PROBLEM DETAILS: Could you copy every record below exactly, leaving out the pictures?

*** Opening of INFORMATION PROVIDED ***

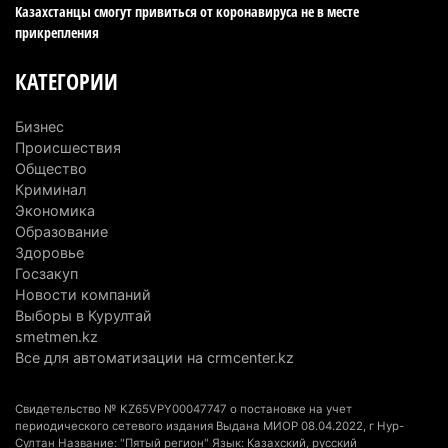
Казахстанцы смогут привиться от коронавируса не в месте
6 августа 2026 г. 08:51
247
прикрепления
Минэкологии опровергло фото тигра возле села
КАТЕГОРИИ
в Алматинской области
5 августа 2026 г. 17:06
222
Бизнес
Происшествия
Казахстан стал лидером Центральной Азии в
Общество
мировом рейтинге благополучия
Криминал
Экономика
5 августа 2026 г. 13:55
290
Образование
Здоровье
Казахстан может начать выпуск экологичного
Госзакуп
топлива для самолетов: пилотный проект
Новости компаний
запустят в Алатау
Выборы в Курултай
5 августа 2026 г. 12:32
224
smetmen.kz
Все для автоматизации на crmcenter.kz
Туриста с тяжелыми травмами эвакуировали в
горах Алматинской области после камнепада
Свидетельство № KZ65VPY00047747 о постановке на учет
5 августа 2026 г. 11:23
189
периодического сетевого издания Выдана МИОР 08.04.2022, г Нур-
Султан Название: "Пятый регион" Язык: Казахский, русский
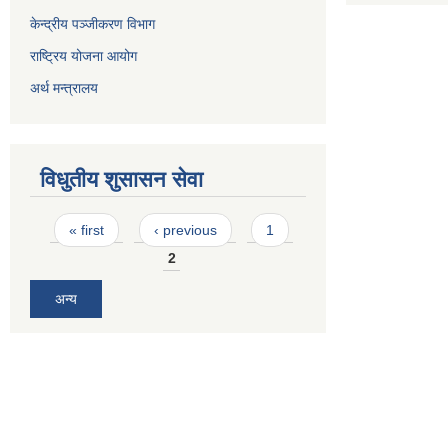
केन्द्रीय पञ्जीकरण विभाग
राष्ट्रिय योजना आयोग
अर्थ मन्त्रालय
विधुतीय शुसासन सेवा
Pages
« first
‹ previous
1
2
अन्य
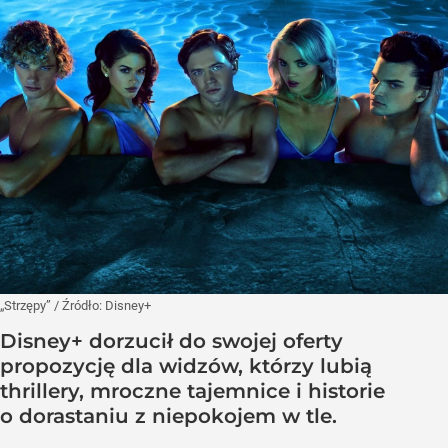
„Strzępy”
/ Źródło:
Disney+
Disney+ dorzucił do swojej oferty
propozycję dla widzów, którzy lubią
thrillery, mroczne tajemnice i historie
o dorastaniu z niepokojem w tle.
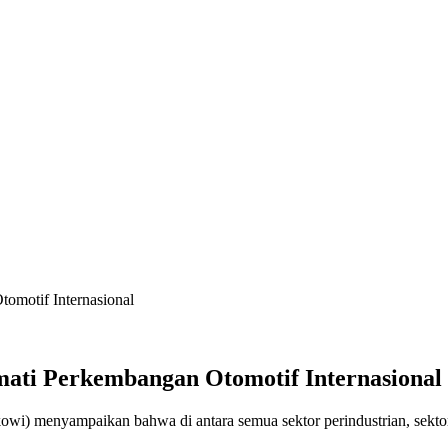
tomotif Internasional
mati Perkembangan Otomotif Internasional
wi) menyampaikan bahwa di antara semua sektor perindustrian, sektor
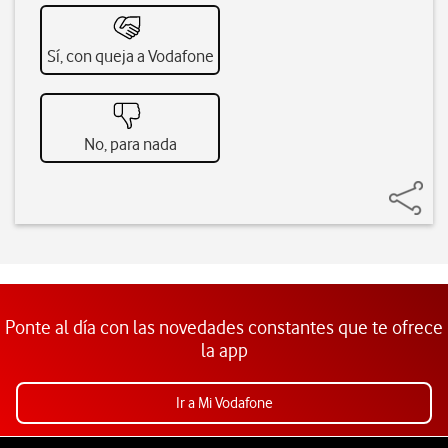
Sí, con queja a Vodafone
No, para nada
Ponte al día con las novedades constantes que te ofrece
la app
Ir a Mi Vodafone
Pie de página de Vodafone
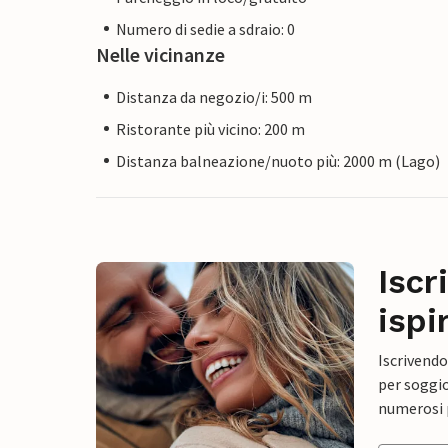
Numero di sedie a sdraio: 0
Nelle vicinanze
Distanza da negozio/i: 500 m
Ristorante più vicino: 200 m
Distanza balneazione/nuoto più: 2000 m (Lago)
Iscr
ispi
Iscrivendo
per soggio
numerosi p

*** Close of INFORMATION PROVIDED ***

RESPONSE BOX:
Казахстанцы смогут привиться от коронавируса не в месте
6 августа 2026 г. 08:51
247
прикрепления
Минэкологии опровергло фото тигра возле села
КАТЕГОРИИ
в Алматинской области
5 августа 2026 г. 17:06
222
Бизнес
Происшествия
Казахстан стал лидером Центральной Азии в
Общество
мировом рейтинге благополучия
Криминал
Экономика
5 августа 2026 г. 13:55
290
Образование
Здоровье
Казахстан может начать выпуск экологичного
Госзакуп
топлива для самолетов: пилотный проект
Новости компаний
запустят в Алатау
Выборы в Курултай
5 августа 2026 г. 12:32
224
smetmen.kz
Все для автоматизации на crmcenter.kz
Туриста с тяжелыми травмами эвакуировали в
горах Алматинской области после камнепада
Свидетельство № KZ65VPY00047747 о постановке на учет
5 августа 2026 г. 11:23
189
периодического сетевого издания Выдана МИОР 08.04.2022, г Нур-
Султан Название: "Пятый регион" Язык: Казахский, русский
केन्द्रीय पञ्जीकरण विभाग
राष्ट्रिय योजना आयोग
अर्थ मन्त्रालय
विधुतीय शुसासन सेवा
Pages
« first
‹ previous
1
2
अन्य
„Strzępy”
/ Źródło:
Disney+
Disney+ dorzucił do swojej oferty
propozycję dla widzów, którzy lubią
thrillery, mroczne tajemnice i historie
o dorastaniu z niepokojem w tle.
tomotif Internasional
mati Perkembangan Otomotif Internasional
wi) menyampaikan bahwa di antara semua sektor perindustrian, sektor
Sí, con queja a Vodafone
No, para nada
Ponte al día con las novedades constantes que te ofrece
la app
Ir a Mi Vodafone
Pie de página de Vodafone
Numero di sedie a sdraio: 0
Nelle vicinanze
Distanza da negozio/i: 500 m
Ristorante più vicino: 200 m
Distanza balneazione/nuoto più: 2000 m (Lago)
Iscr
ispi
Iscrivendo
per soggio
numerosi p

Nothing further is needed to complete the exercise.